Other respondents have observed correctly that the name Fatima or variations of that name is not in the Bible. However saying that the meaning of that word is used to describe believer’s conduct.
The word, Fatima, is defined as one who weans an infant or one who abstains morally. It is being virtuous. Thus in a general sense all believers are to be “fatima” that is being morally pure from within.
The term itself is now associated with the three children who purported to have seen the Virgin Mary. Whether that vision(s) is/are true or not is debated depending on one’s biblical view.
From one’s consideration, there are visions in the Bible. The notable difference is that no deceased person gives a vision except for one event of Samuel being called up from the death by King Saul. One would think that as Jesus appeared to Saul of Tarsus or that Stephen saw the Lord as he was dying, this may bring the vision of the three children into question.
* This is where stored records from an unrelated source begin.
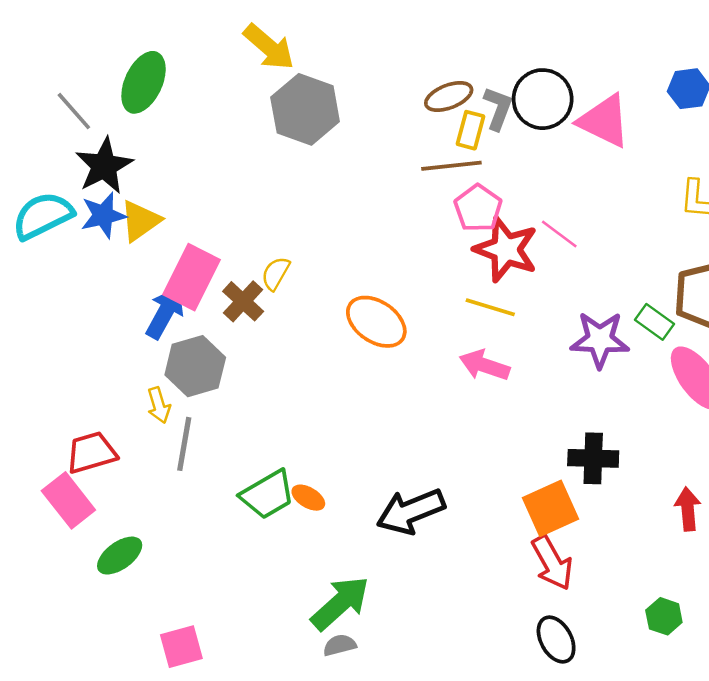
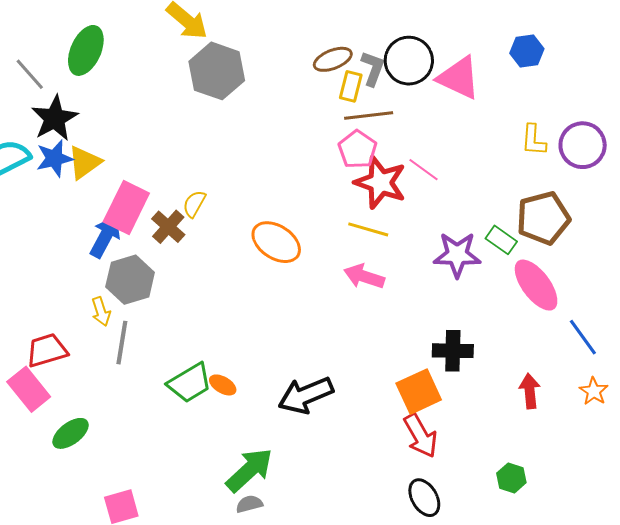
brown line: (451, 166) -> (369, 115), moved

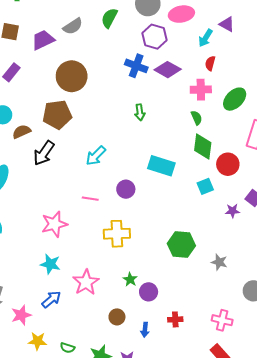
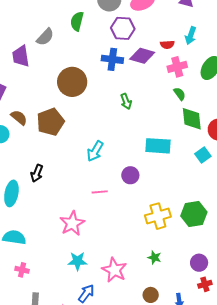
cyan arrow: (206, 38) -> (191, 36), moved
purple trapezoid: (43, 40) -> (21, 56), turned -60
red semicircle: (210, 63) -> (167, 45), moved, turned -96
brown circle: (72, 76) -> (72, 82), moved
brown semicircle: (21, 132) -> (19, 118), moved, turned 78
black arrow: (44, 153) -> (37, 173), moved, size x0.7
yellow cross: (117, 234) -> (158, 216), moved
purple circle: (149, 292) -> (199, 263), moved

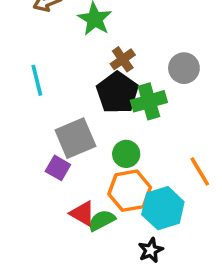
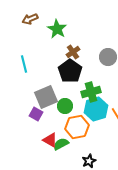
green cross: (149, 101) -> (91, 92), moved
green circle: (126, 154) -> (65, 106), moved
cyan hexagon: (163, 208) -> (96, 109), moved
Jesus further states that even if a death person was to come back to life the living individuals would question or doubt what s/he saw. Jesus states that they have the Scriptures and that is sufficient. The writers of the New Testament has already written that the end times will be worse with men and women’s heart growing cold and callous.
The Apostle Paul says this in II Timothy 3, “But mark this: There will be terrible times in the last days. 2 People will be lovers of themselves, lovers of money, boastful, proud, abusive, disobedient to their parents, ungrateful, unholy, 3 without love, unforgiving, slanderous, without self-control, brutal, not lovers of the good, 4 treacherous, rash, conceited, lovers of pleasure rather than lovers of God— 5 having a form of godliness but denying its power. Have nothing to do with such people” (NIV).
SUMMARY: Any morally pure person is a “Fatima.”